▶ YOUR ASSIGNMENT: Look below for lines that hold the string "sein" and copy each one.

▶ SOURCE DATA:
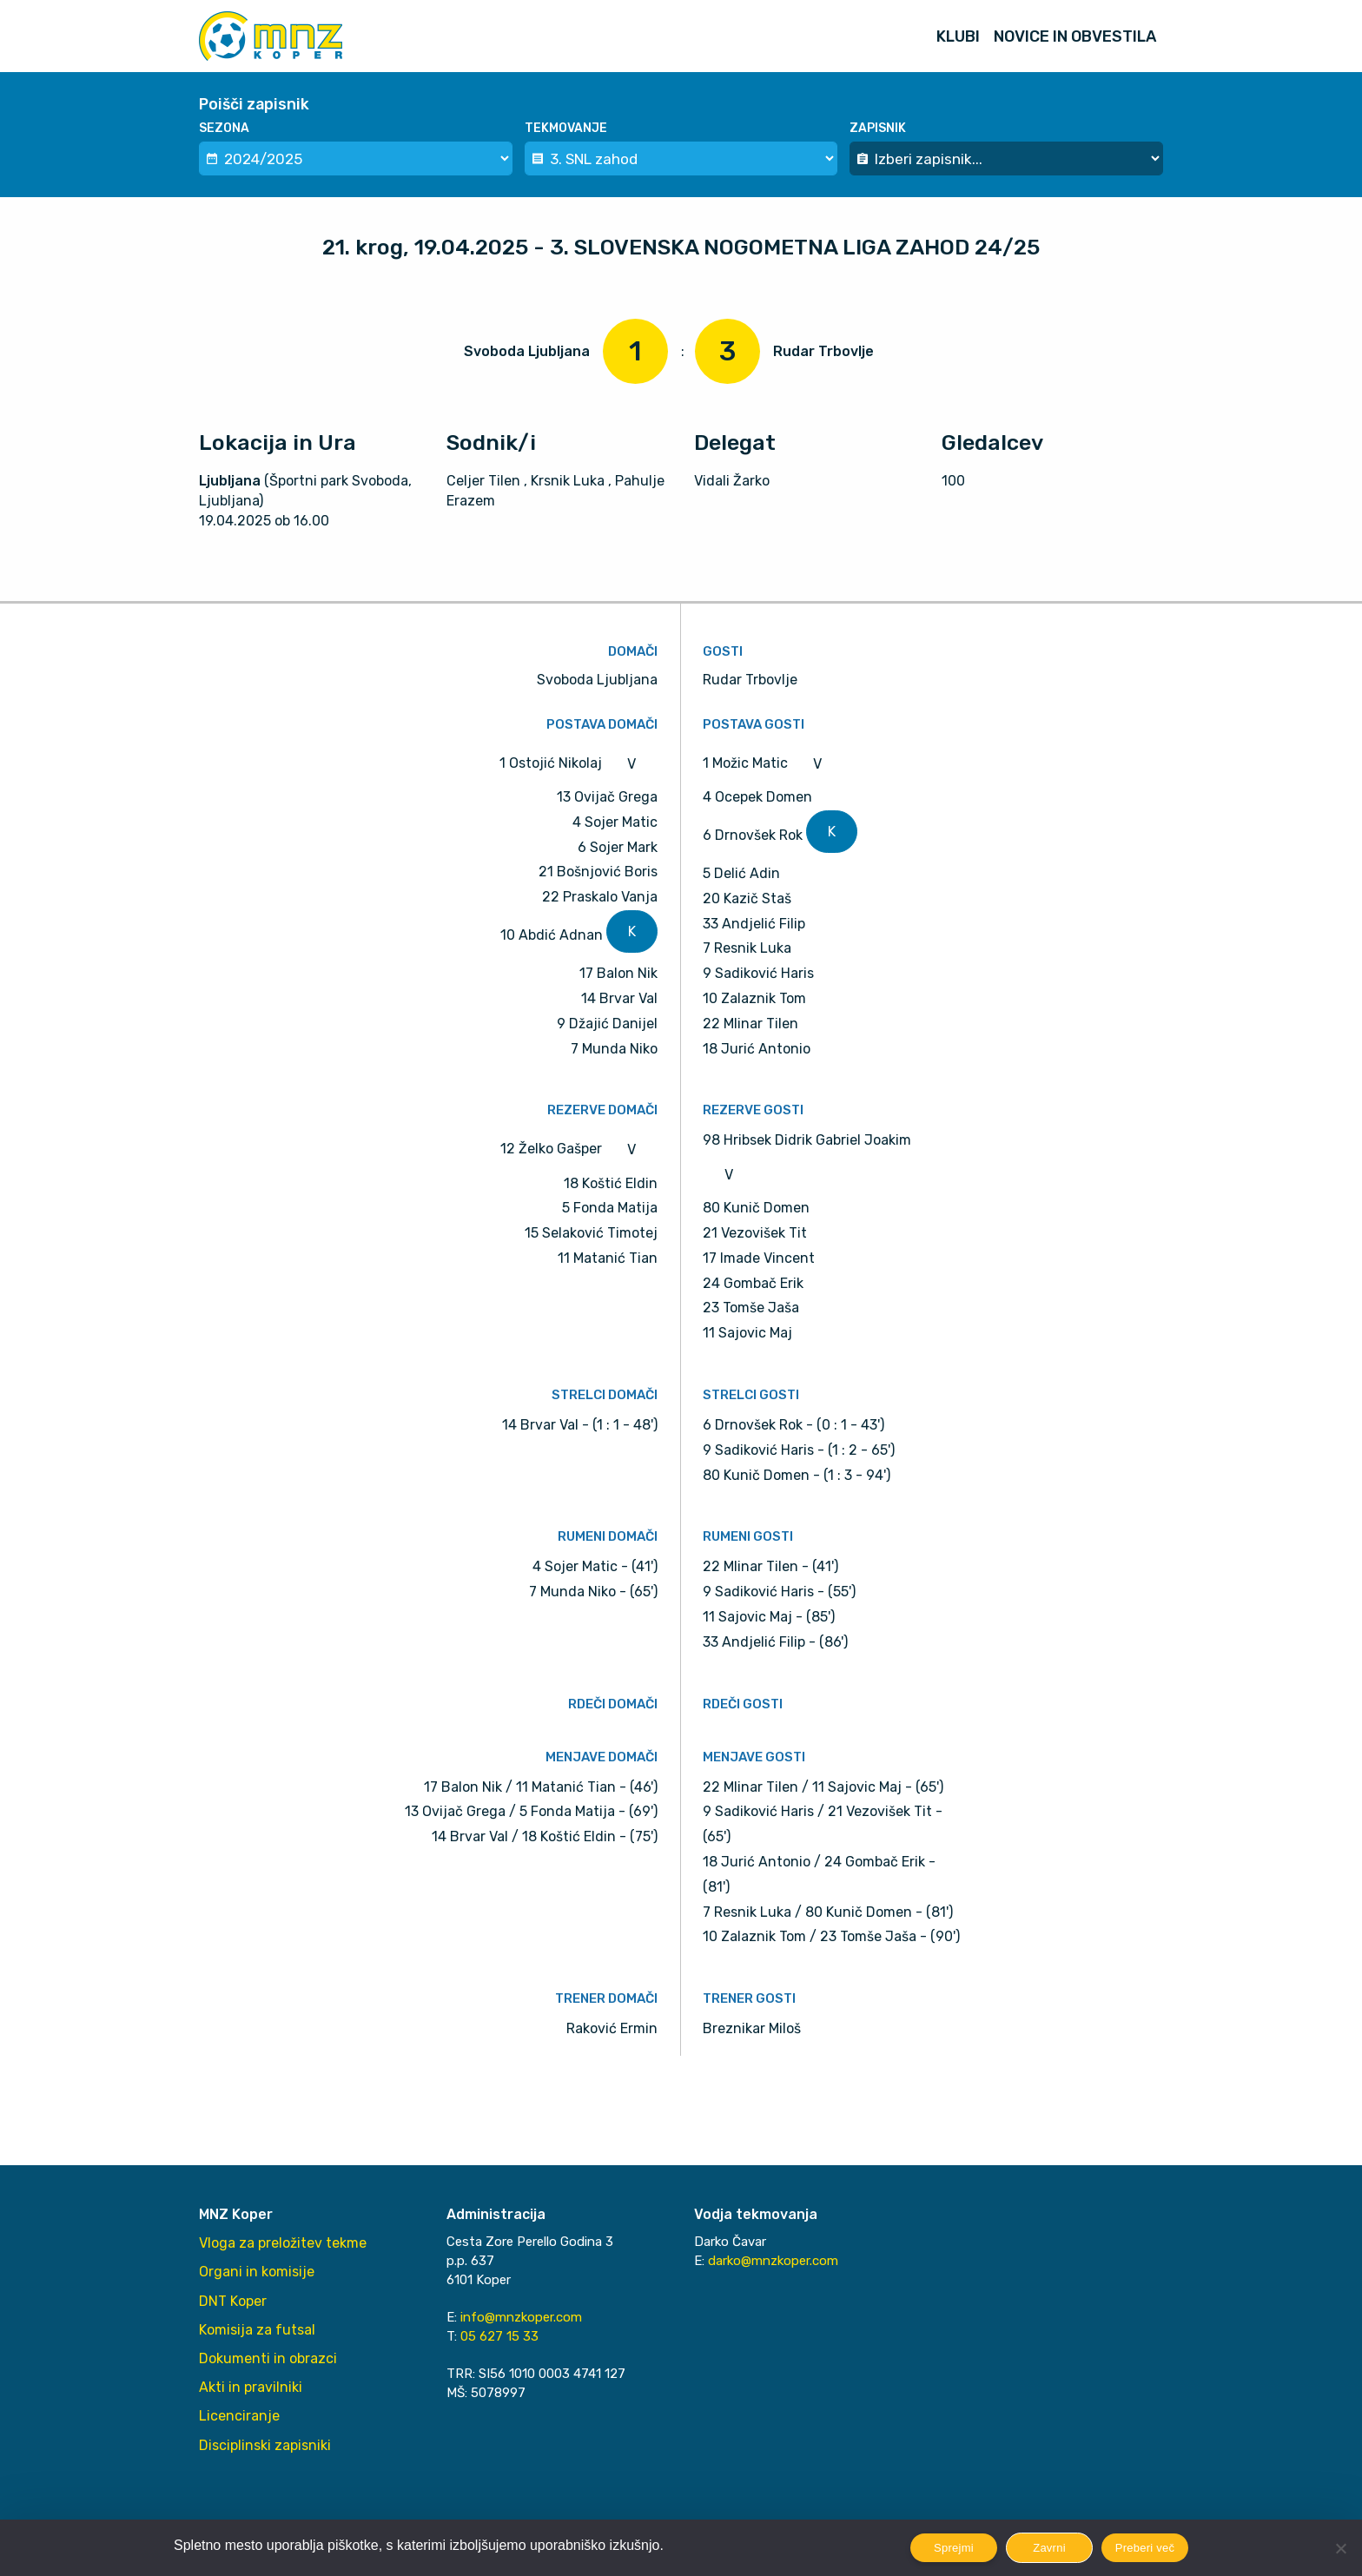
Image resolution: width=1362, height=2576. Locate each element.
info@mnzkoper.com (521, 2317)
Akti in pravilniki (250, 2387)
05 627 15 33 (499, 2336)
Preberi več (1145, 2547)
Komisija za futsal (257, 2330)
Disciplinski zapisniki (265, 2445)
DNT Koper (233, 2301)
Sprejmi (954, 2547)
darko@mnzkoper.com (773, 2261)
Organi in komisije (256, 2271)
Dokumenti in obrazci (268, 2358)
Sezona (224, 128)
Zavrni (1049, 2547)
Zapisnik (878, 128)
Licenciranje (239, 2416)
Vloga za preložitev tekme (283, 2243)
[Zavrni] (1340, 2548)
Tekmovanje (566, 128)
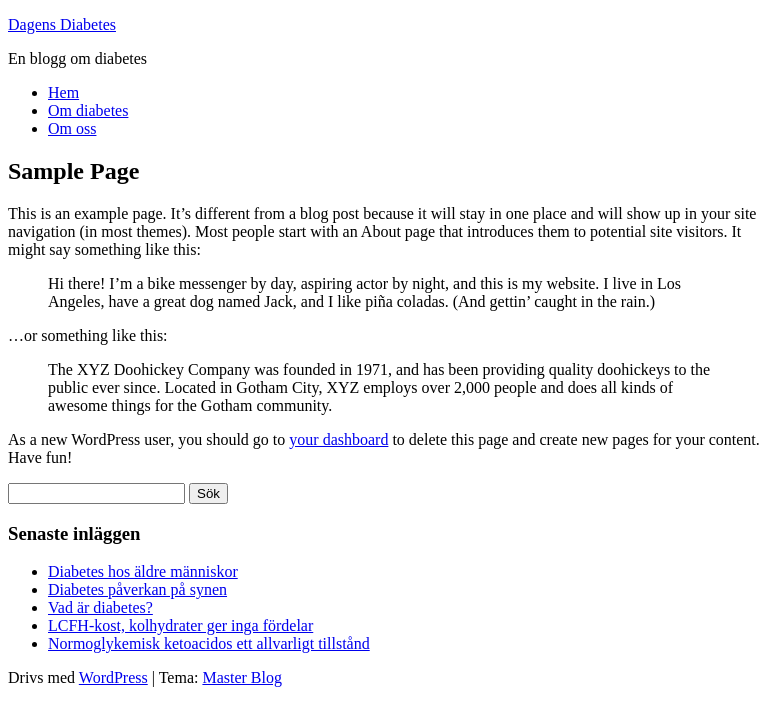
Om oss (72, 128)
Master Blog (242, 677)
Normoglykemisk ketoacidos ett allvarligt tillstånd (209, 643)
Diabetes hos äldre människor (143, 571)
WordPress (113, 677)
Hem (63, 92)
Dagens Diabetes (62, 24)
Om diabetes (88, 110)
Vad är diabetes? (100, 607)
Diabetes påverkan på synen (137, 589)
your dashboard (338, 439)
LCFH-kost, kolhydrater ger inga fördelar (180, 625)
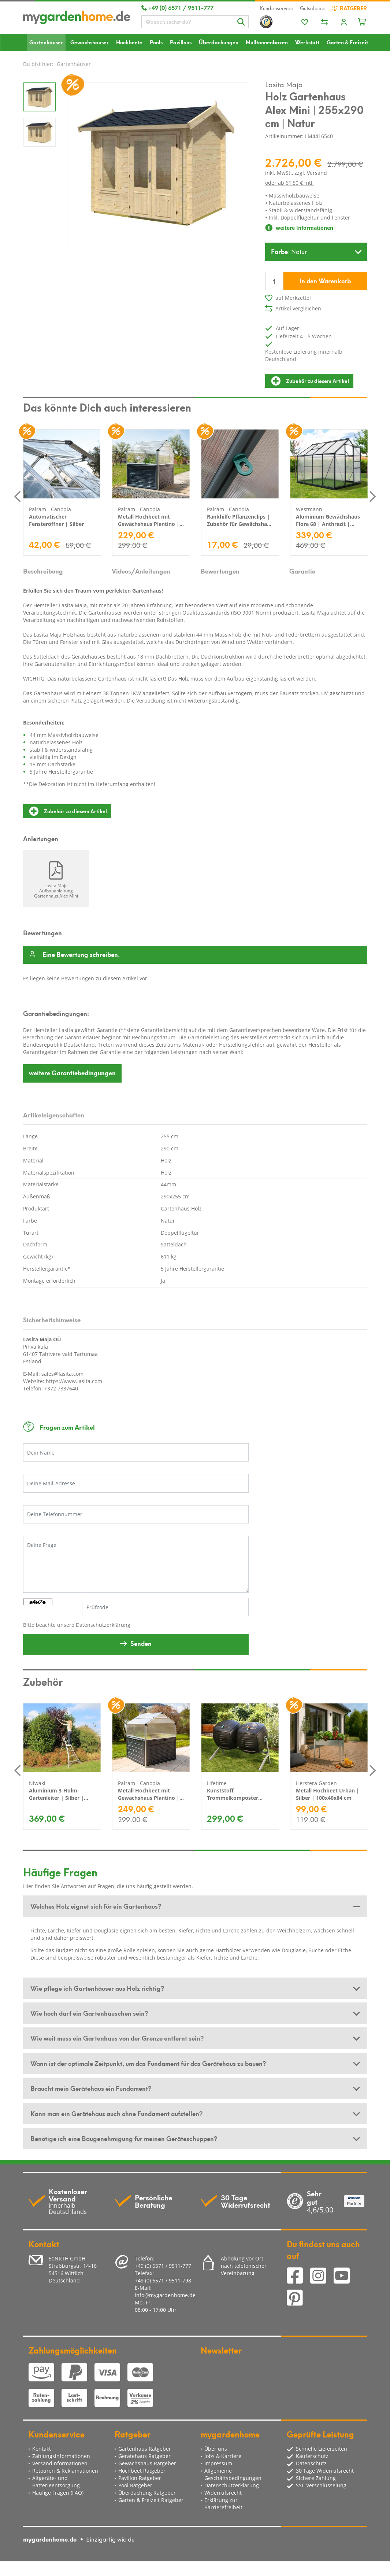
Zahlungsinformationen (61, 2455)
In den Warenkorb (325, 280)
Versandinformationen (60, 2463)
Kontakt (41, 2448)
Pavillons (181, 42)
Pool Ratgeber (135, 2485)
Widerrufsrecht (223, 2492)
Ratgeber (349, 8)
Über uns (215, 2448)
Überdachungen (218, 42)
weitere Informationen (299, 227)
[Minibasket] (362, 21)
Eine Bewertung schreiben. (81, 954)
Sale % (30, 59)
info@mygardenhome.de (165, 2295)
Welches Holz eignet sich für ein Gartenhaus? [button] (95, 1906)
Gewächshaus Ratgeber (147, 2463)
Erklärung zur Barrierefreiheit (223, 2503)
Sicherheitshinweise (52, 1319)
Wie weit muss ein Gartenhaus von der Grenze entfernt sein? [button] (117, 2038)
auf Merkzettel (293, 297)
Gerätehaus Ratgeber (144, 2455)
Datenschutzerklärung (103, 1624)
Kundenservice (276, 8)
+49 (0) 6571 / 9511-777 (177, 7)
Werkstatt (307, 42)
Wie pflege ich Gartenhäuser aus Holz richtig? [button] (97, 1988)
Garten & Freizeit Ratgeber (150, 2499)
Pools (156, 42)
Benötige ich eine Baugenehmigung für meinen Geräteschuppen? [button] (123, 2138)
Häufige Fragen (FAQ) (57, 2492)
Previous (17, 496)
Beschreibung (43, 570)
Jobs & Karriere (222, 2455)
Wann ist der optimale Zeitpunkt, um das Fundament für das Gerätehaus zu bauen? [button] (148, 2063)
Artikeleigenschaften (53, 1114)
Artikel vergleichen (298, 308)
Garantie (302, 570)
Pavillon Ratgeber (139, 2477)
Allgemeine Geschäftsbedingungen (232, 2474)
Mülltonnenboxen (267, 42)
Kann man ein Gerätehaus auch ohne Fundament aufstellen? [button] (116, 2113)
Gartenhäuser (46, 42)
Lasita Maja (284, 83)
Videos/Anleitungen (141, 570)
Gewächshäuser (89, 42)
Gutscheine (313, 8)
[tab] (195, 1906)
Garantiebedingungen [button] (72, 1072)
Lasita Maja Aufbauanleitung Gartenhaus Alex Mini (56, 890)
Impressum (218, 2463)
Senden (141, 1643)
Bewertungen (220, 570)
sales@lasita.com (62, 1373)
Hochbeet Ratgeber (142, 2470)
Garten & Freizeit (347, 42)
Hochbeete (129, 42)
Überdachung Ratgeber (147, 2492)
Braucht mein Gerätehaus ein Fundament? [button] (90, 2088)
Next (372, 496)
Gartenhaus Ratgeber (144, 2448)
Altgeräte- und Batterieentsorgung (56, 2481)
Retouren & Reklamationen (65, 2470)
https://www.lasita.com (74, 1381)
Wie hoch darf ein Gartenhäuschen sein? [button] (89, 2013)
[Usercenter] (343, 22)
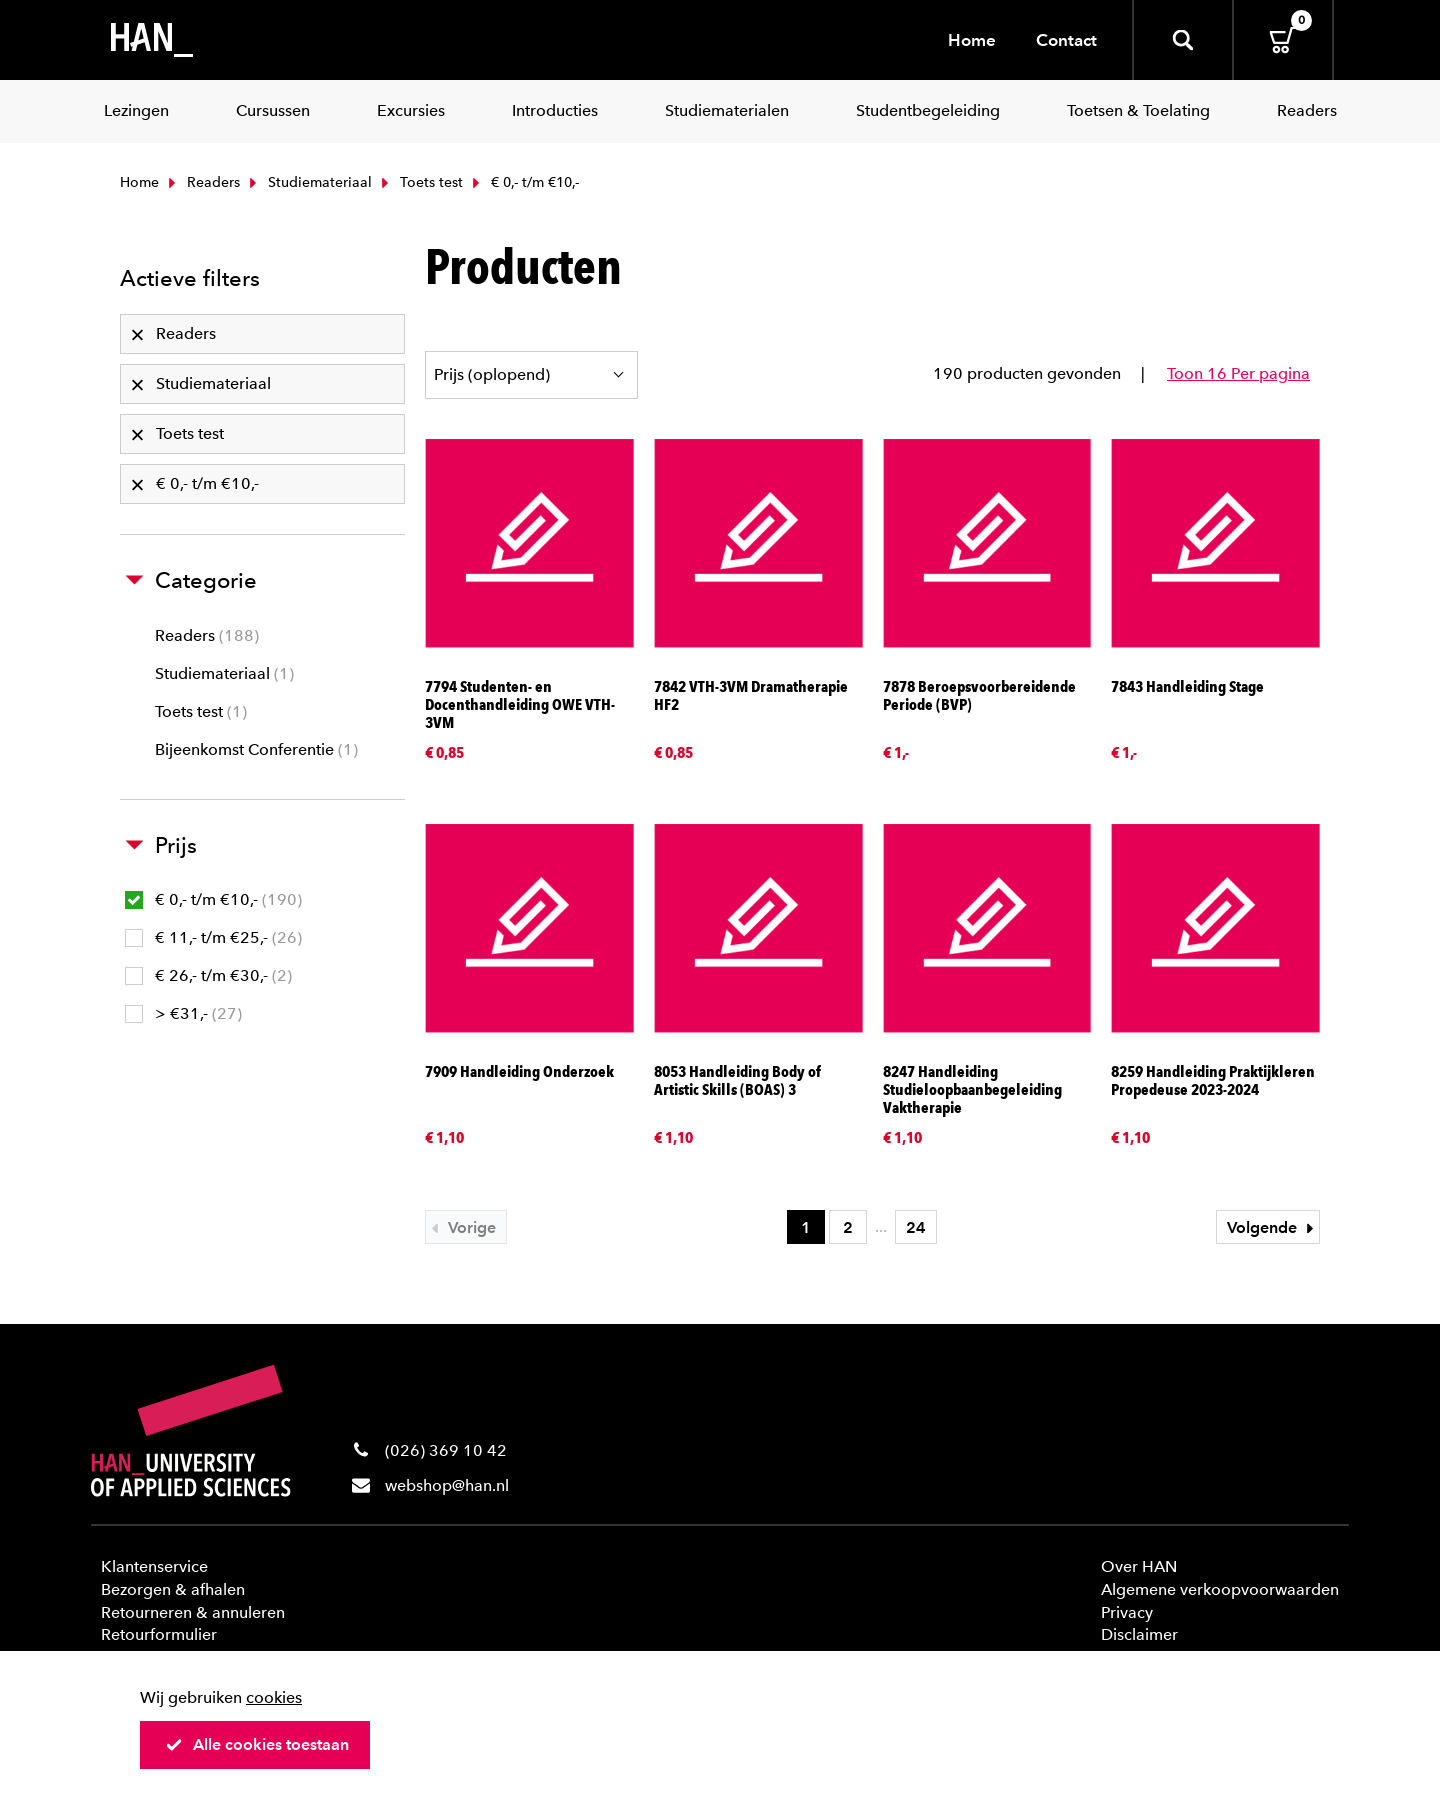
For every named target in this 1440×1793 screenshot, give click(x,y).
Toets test (420, 182)
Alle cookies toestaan (257, 1744)
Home (972, 40)
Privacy (1127, 1612)
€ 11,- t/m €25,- (213, 937)
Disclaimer (1139, 1634)
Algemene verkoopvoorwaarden (1220, 1589)
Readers (202, 182)
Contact (1066, 40)
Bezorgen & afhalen (173, 1589)
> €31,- (183, 1013)
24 (916, 1227)
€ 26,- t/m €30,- (208, 975)
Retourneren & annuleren (193, 1612)
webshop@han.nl (447, 1485)
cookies (274, 1697)
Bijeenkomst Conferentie (256, 749)
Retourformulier (159, 1634)
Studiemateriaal (308, 182)
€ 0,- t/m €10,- (213, 899)
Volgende (1273, 1227)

▶ SOLUTION TO THE PROBLEM:
Wie weit muss ein Gartenhaus von der Grenze entfernt sein? [button] (117, 2038)
Wie hoch darf ein Gartenhäuschen sein? [button] (89, 2013)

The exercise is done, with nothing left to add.